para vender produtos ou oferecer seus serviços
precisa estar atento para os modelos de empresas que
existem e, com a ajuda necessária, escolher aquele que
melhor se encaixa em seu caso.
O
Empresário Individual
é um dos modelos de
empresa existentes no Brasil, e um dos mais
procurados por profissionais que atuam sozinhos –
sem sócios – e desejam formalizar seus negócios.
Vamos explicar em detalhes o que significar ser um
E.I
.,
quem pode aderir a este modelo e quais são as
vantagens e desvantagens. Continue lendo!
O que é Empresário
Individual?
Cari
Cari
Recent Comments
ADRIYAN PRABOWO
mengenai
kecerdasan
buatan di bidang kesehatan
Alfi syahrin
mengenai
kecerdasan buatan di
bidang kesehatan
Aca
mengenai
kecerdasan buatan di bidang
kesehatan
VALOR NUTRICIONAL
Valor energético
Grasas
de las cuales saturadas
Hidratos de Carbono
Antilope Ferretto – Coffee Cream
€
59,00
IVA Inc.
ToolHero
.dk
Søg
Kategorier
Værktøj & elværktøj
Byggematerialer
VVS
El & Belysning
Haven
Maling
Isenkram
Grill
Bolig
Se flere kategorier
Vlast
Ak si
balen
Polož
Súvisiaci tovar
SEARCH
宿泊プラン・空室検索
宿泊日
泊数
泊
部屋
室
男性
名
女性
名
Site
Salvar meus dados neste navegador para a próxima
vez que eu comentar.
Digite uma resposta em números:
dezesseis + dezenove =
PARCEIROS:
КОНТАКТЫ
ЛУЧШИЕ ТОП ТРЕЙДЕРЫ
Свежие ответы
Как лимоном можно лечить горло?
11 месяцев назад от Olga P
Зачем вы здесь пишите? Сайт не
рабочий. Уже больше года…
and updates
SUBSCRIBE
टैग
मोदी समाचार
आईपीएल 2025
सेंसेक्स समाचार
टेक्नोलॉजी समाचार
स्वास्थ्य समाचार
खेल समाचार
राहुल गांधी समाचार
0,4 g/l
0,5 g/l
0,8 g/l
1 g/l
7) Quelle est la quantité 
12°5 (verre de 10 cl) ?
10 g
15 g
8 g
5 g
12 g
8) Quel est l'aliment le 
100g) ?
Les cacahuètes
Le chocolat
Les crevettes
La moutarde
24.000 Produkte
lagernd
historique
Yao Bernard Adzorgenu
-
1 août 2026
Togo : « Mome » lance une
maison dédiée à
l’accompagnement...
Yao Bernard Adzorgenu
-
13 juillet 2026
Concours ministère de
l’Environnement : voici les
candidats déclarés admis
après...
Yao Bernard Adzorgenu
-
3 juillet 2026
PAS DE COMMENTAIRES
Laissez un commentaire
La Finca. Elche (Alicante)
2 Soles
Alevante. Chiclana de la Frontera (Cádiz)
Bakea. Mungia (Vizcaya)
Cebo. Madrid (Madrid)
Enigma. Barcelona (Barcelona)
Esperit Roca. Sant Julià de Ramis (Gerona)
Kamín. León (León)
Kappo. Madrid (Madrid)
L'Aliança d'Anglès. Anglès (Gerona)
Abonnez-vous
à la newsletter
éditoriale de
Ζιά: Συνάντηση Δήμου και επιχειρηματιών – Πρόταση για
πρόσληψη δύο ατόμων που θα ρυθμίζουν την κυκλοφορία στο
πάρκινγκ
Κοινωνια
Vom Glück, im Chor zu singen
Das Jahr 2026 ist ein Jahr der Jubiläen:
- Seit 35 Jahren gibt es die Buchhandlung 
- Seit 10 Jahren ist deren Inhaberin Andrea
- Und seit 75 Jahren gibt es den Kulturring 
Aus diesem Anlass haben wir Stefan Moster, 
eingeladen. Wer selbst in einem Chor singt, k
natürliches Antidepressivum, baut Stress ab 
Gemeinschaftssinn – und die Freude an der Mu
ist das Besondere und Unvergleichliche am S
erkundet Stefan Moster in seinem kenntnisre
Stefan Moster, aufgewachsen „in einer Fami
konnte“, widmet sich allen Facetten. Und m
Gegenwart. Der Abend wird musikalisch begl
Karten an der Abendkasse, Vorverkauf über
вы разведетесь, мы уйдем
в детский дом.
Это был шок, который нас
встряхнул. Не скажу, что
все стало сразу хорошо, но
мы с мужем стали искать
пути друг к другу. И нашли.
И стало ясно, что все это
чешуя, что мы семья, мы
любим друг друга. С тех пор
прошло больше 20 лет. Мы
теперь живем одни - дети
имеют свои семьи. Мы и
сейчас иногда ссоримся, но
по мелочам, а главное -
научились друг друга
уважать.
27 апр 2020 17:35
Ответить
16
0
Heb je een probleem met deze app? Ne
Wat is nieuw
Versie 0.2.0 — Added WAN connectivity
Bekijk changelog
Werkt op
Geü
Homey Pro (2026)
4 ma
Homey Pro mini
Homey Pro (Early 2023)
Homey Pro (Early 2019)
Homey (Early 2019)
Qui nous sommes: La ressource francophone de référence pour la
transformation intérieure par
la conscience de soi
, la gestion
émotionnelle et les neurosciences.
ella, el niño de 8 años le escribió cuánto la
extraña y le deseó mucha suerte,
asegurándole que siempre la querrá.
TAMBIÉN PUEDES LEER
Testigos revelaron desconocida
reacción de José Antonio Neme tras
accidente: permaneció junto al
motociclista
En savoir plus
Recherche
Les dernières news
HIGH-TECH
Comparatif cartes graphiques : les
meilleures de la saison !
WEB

| Work to be completed |
Count the lines in the records above that contain the word "больше", and give only that number.

| Output for this task |
2